▶ **Problem**:
Every entry should be returned unchanged, with the pictures omitted.
(Data to examine)
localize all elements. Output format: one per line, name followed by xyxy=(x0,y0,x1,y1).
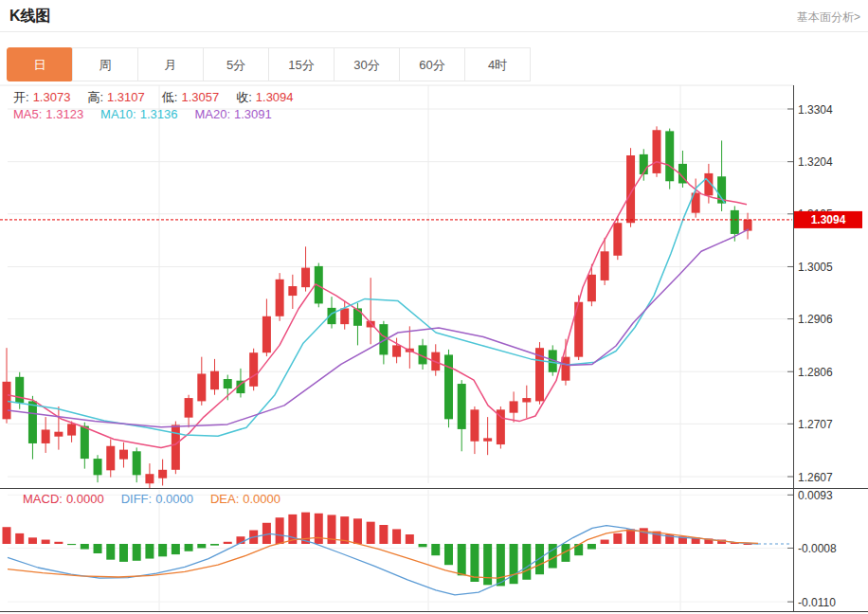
legend-label: 收: xyxy=(236,90,252,104)
tab-period-0[interactable]: 日 xyxy=(7,47,73,81)
macd-bar xyxy=(458,544,466,575)
macd-bar xyxy=(392,529,401,544)
ma-line-ma5 xyxy=(8,162,747,448)
tab-period-3[interactable]: 5分 xyxy=(203,47,269,81)
candle-body xyxy=(276,280,284,316)
candle-body xyxy=(158,470,167,479)
macd-bar xyxy=(379,525,388,544)
legend-value: 1.3057 xyxy=(181,90,219,104)
candle-body xyxy=(249,352,258,387)
candle-body xyxy=(470,409,479,441)
tab-period-4[interactable]: 15分 xyxy=(268,47,335,81)
candle-body xyxy=(119,450,128,460)
current-price-tag-label: 1.3094 xyxy=(811,213,846,226)
legend-label: 开: xyxy=(13,90,29,104)
macd-legend: MACD:0.0000DIFF:0.0000DEA:0.0000 xyxy=(23,492,298,506)
row-ohlc-item-3: 收:1.3094 xyxy=(236,90,297,104)
row-ohlc-item-0: 开:1.3073 xyxy=(13,90,74,104)
legend-value: 1.3094 xyxy=(256,90,294,104)
macd-bar xyxy=(42,540,50,544)
legend-label: MA20: xyxy=(194,107,230,121)
macd-bar xyxy=(367,522,375,544)
candle-body xyxy=(510,401,518,412)
candle-body xyxy=(262,316,271,352)
macd-bar xyxy=(510,544,518,584)
candle-body xyxy=(94,459,102,475)
macd-bar xyxy=(626,529,635,544)
macd-bar xyxy=(54,542,63,544)
tab-period-1[interactable]: 周 xyxy=(72,47,138,81)
legend-value: 0.0000 xyxy=(66,492,104,506)
row-ma-item-0: MA5:1.3123 xyxy=(13,107,87,121)
candle-body xyxy=(210,371,219,389)
macd-bar xyxy=(483,544,492,585)
macd-bar xyxy=(158,544,167,556)
y-axis-label: 1.2806 xyxy=(798,366,833,379)
tab-period-5[interactable]: 30分 xyxy=(334,47,400,81)
legend-label: DIFF: xyxy=(121,492,153,506)
candle-body xyxy=(172,424,180,469)
candle-body xyxy=(54,432,63,437)
macd-bar xyxy=(522,544,531,580)
macd-axis-label: 0.0093 xyxy=(798,489,833,502)
candle-body xyxy=(185,398,193,418)
macd-bar xyxy=(535,544,544,574)
macd-axis-label: -0.0110 xyxy=(798,596,836,609)
candle-body xyxy=(288,286,297,296)
legend-value: 0.0000 xyxy=(155,492,193,506)
macd-bar xyxy=(3,527,11,544)
macd-bar xyxy=(67,544,76,545)
macd-axis-label: -0.0008 xyxy=(798,542,837,555)
macd-bar xyxy=(315,514,323,544)
legend-value: 1.3091 xyxy=(234,107,272,121)
candle-body xyxy=(145,474,154,483)
candle-body xyxy=(613,223,622,256)
row-ohlc-item-2: 低:1.3057 xyxy=(162,90,223,104)
y-axis-label: 1.2906 xyxy=(798,313,833,326)
candle-body xyxy=(133,451,141,475)
legend-label: DEA: xyxy=(210,492,239,506)
row-macd-item-0: MACD:0.0000 xyxy=(23,492,108,506)
legend-value: 1.3073 xyxy=(33,90,71,104)
macd-bar xyxy=(185,544,193,551)
macd-bar xyxy=(94,544,102,553)
candle-body xyxy=(81,426,89,460)
macd-bar xyxy=(444,544,453,565)
ohlc-legend: 开:1.3073高:1.3107低:1.3057收:1.3094 xyxy=(13,89,311,106)
candle-body xyxy=(444,354,453,419)
macd-bar xyxy=(133,544,141,561)
y-axis-label: 1.3204 xyxy=(798,155,833,169)
tab-period-2[interactable]: 月 xyxy=(137,47,204,81)
row-macd-item-1: DIFF:0.0000 xyxy=(121,492,197,506)
macd-bar xyxy=(353,518,362,544)
macd-bar xyxy=(601,540,609,544)
candle-body xyxy=(28,401,37,443)
kline-page: { "header": { "title": "K线图", "link": "基… xyxy=(0,0,868,614)
macd-bar xyxy=(28,537,37,544)
legend-label: 高: xyxy=(87,90,103,104)
candle-body xyxy=(340,308,349,324)
macd-bar xyxy=(406,534,414,544)
candle-body xyxy=(392,345,401,356)
row-ma-item-1: MA10:1.3136 xyxy=(100,107,181,121)
macd-bar xyxy=(224,542,232,544)
candle-body xyxy=(42,429,50,442)
tab-period-7[interactable]: 4时 xyxy=(464,47,531,81)
macd-bar xyxy=(197,544,206,548)
candle-body xyxy=(197,373,206,401)
legend-value: 1.3123 xyxy=(45,107,83,121)
candle-body xyxy=(106,446,115,471)
ma-line-ma20 xyxy=(8,229,749,427)
candle-body xyxy=(588,275,596,301)
tab-period-6[interactable]: 60分 xyxy=(399,47,465,81)
legend-label: MA10: xyxy=(100,107,136,121)
candle-body xyxy=(3,382,11,420)
candle-body xyxy=(731,210,739,234)
macd-bar xyxy=(119,544,128,562)
candle-body xyxy=(353,308,362,325)
candle-body xyxy=(665,131,674,181)
y-axis-label: 1.2607 xyxy=(798,471,833,484)
macd-bar xyxy=(145,544,154,559)
candle-body xyxy=(601,251,609,280)
row-ma-item-2: MA20:1.3091 xyxy=(194,107,275,121)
(End Data to examine)
▶ **Task result**:
localize all elements. Output format: one per line, name followed by xyxy=(x0,y0,x1,y1).
legend-label: 收: xyxy=(236,90,252,104)
tab-period-0[interactable]: 日 xyxy=(7,47,73,81)
macd-bar xyxy=(458,544,466,575)
macd-bar xyxy=(392,529,401,544)
ma-line-ma5 xyxy=(8,162,747,448)
tab-period-3[interactable]: 5分 xyxy=(203,47,269,81)
candle-body xyxy=(276,280,284,316)
candle-body xyxy=(158,470,167,479)
macd-bar xyxy=(379,525,388,544)
legend-value: 1.3057 xyxy=(181,90,219,104)
candle-body xyxy=(249,352,258,387)
candle-body xyxy=(470,409,479,441)
tab-period-4[interactable]: 15分 xyxy=(268,47,335,81)
candle-body xyxy=(119,450,128,460)
current-price-tag-label: 1.3094 xyxy=(811,213,846,226)
legend-label: 开: xyxy=(13,90,29,104)
macd-legend: MACD:0.0000DIFF:0.0000DEA:0.0000 xyxy=(23,492,298,506)
row-ohlc-item-3: 收:1.3094 xyxy=(236,90,297,104)
row-ohlc-item-0: 开:1.3073 xyxy=(13,90,74,104)
legend-value: 1.3094 xyxy=(256,90,294,104)
macd-bar xyxy=(42,540,50,544)
legend-label: MA20: xyxy=(194,107,230,121)
macd-bar xyxy=(367,522,375,544)
candle-body xyxy=(510,401,518,412)
candle-body xyxy=(262,316,271,352)
macd-bar xyxy=(510,544,518,584)
candle-body xyxy=(94,459,102,475)
macd-bar xyxy=(626,529,635,544)
macd-bar xyxy=(54,542,63,544)
tab-period-1[interactable]: 周 xyxy=(72,47,138,81)
legend-value: 0.0000 xyxy=(66,492,104,506)
row-ma-item-0: MA5:1.3123 xyxy=(13,107,87,121)
candle-body xyxy=(210,371,219,389)
macd-bar xyxy=(483,544,492,585)
macd-bar xyxy=(158,544,167,556)
y-axis-label: 1.2806 xyxy=(798,366,833,379)
tab-period-5[interactable]: 30分 xyxy=(334,47,400,81)
legend-label: DIFF: xyxy=(121,492,153,506)
candle-body xyxy=(172,424,180,469)
candle-body xyxy=(54,432,63,437)
macd-bar xyxy=(522,544,531,580)
macd-axis-label: 0.0093 xyxy=(798,489,833,502)
candle-body xyxy=(185,398,193,418)
macd-bar xyxy=(535,544,544,574)
macd-axis-label: -0.0110 xyxy=(798,596,836,609)
candle-body xyxy=(288,286,297,296)
legend-value: 0.0000 xyxy=(155,492,193,506)
macd-bar xyxy=(3,527,11,544)
macd-bar xyxy=(67,544,76,545)
macd-axis-label: -0.0008 xyxy=(798,542,837,555)
macd-bar xyxy=(315,514,323,544)
legend-value: 1.3091 xyxy=(234,107,272,121)
candle-body xyxy=(145,474,154,483)
candle-body xyxy=(613,223,622,256)
row-ohlc-item-2: 低:1.3057 xyxy=(162,90,223,104)
y-axis-label: 1.2906 xyxy=(798,313,833,326)
candle-body xyxy=(133,451,141,475)
legend-label: DEA: xyxy=(210,492,239,506)
row-macd-item-0: MACD:0.0000 xyxy=(23,492,108,506)
legend-value: 1.3073 xyxy=(33,90,71,104)
macd-bar xyxy=(185,544,193,551)
macd-bar xyxy=(94,544,102,553)
candle-body xyxy=(81,426,89,460)
macd-bar xyxy=(444,544,453,565)
ohlc-legend: 开:1.3073高:1.3107低:1.3057收:1.3094 xyxy=(13,89,311,106)
candle-body xyxy=(444,354,453,419)
macd-bar xyxy=(133,544,141,561)
y-axis-label: 1.3204 xyxy=(798,155,833,169)
tab-period-2[interactable]: 月 xyxy=(137,47,204,81)
row-macd-item-1: DIFF:0.0000 xyxy=(121,492,197,506)
macd-bar xyxy=(353,518,362,544)
macd-bar xyxy=(601,540,609,544)
candle-body xyxy=(28,401,37,443)
kline-page: { "header": { "title": "K线图", "link": "基… xyxy=(0,0,868,614)
macd-bar xyxy=(28,537,37,544)
legend-label: 高: xyxy=(87,90,103,104)
candle-body xyxy=(340,308,349,324)
macd-bar xyxy=(406,534,414,544)
candle-body xyxy=(392,345,401,356)
row-ma-item-1: MA10:1.3136 xyxy=(100,107,181,121)
macd-bar xyxy=(224,542,232,544)
candle-body xyxy=(42,429,50,442)
tab-period-7[interactable]: 4时 xyxy=(464,47,531,81)
macd-bar xyxy=(197,544,206,548)
candle-body xyxy=(197,373,206,401)
legend-value: 1.3123 xyxy=(45,107,83,121)
candle-body xyxy=(106,446,115,471)
ma-line-ma20 xyxy=(8,229,749,427)
candle-body xyxy=(588,275,596,301)
tab-period-6[interactable]: 60分 xyxy=(399,47,465,81)
legend-label: MA10: xyxy=(100,107,136,121)
candle-body xyxy=(3,382,11,420)
candle-body xyxy=(731,210,739,234)
macd-bar xyxy=(119,544,128,562)
candle-body xyxy=(353,308,362,325)
candle-body xyxy=(665,131,674,181)
y-axis-label: 1.2607 xyxy=(798,471,833,484)
macd-bar xyxy=(145,544,154,559)
candle-body xyxy=(601,251,609,280)
row-ma-item-2: MA20:1.3091 xyxy=(194,107,275,121)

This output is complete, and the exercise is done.